October 27, 2008 by Judith Liebaert
Okay, it’s true that I was a child bride and I chose to start a family as soon as I became a Mrs. When my oldest daughter was married at the same age that I wed her father, and then she gave birth to my first grandchild before I was forty, being a grandmother was a novelty. Nobody believed me. They all insisted I looked too young to be a grandmother. Let’s face it, I was too young.
Now, my fourth grandchild is on the way and nobody bats an eye when I say that. The novelty has worn off and there is no more basking in the notion of being too young. I am a grandmother.
I accompanied my middle daughter on her recent visit to the baby doctor. I wanted to be there for the first listen-in on the heartbeat. My daughter wanted me there to corral her soon to be two-year-old son.
There is not a button, knob or switch that my grandson doesn’t have to push, turn or flip. He knows that doing so makes things happen. Lights turn on, radios blare, garage doors open magically.
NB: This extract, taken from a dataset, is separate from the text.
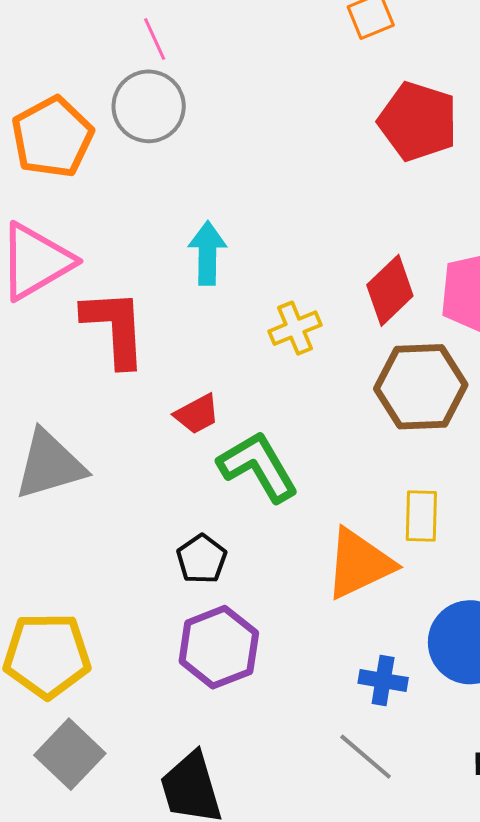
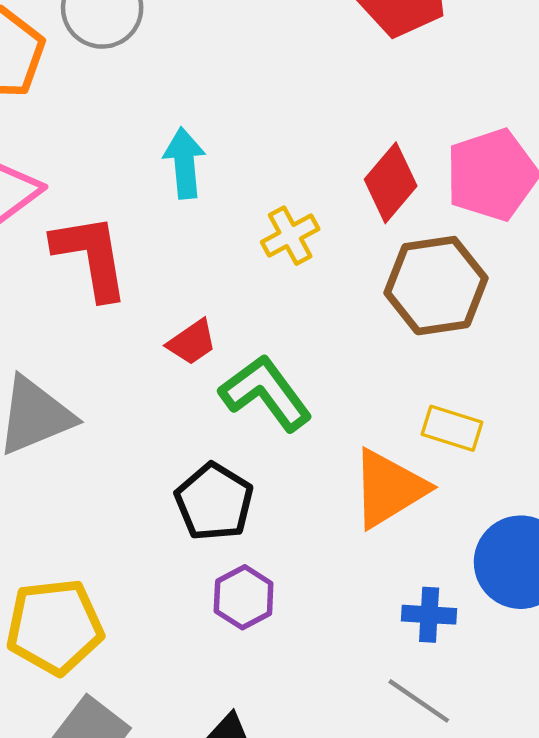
yellow rectangle: (421, 516) -> (452, 428), turned -68
black pentagon: (202, 559) -> (214, 502), size x1.4
purple hexagon: (219, 647) -> (244, 597), size x0.7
When the nurse rolled in the ultrasound machine, being restrained from all of those buttons and switches was just too much for him to handle.
I dragged him down the long hallway back to the reception area, screaming all the way – him, not me. Even if I’d wanted to scream (which I didn’t because a grandmother doesn’t give a hoot in Hades if a whole reception room full of patients think her grandchild is a brat), I didn’t have the energy. The kid had already worn me out and we’d barely begun the day.
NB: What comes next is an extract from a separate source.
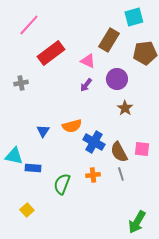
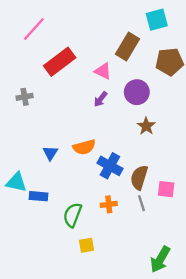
pink square: (142, 149) -> (166, 189), moved
brown semicircle: (119, 152) -> (139, 178), turned 45
yellow square: (27, 210) -> (87, 245), moved, turned 32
There is something wrong with this picture. There was a time when I was the mother with one child in tow and another on the way. My own mother and I would pack up the stroller, put the babe in her car seat, go to my doctor’s appointment and then spend the rest of the day shopping, lunching and just having a ball. My mother kept up every bit of the way. Even more astounding, she was almost 20 years older than I am now!
Maybe it’s this whole menopause thing that’s sapping my energy. I was the baby of the family and unlike me, Mom was no child bride. By the time I came along her menopause wasn’t far behind. Thinking back, she often commented on how tired she was raising me. I wish she was here so I could ask her if she had a renewed burst of energy when she hit sixty.
I’m hoping that’s the answer because at eighty-five, mom was still working half a day in her garden – and complaining that she tired so easily. I’m lucky to hold up for an hour of weed pulling, flower planting and fertilizing before I call it quits. At this rate, if I make it past seventy, let alone eighty, I can only imagine I’ll be little more than a fat-cat napping in the sun all day.
Still, judging from the two felines in residence at my house (better known as the furry couch-doilies) that might just be the fat cat’s meow.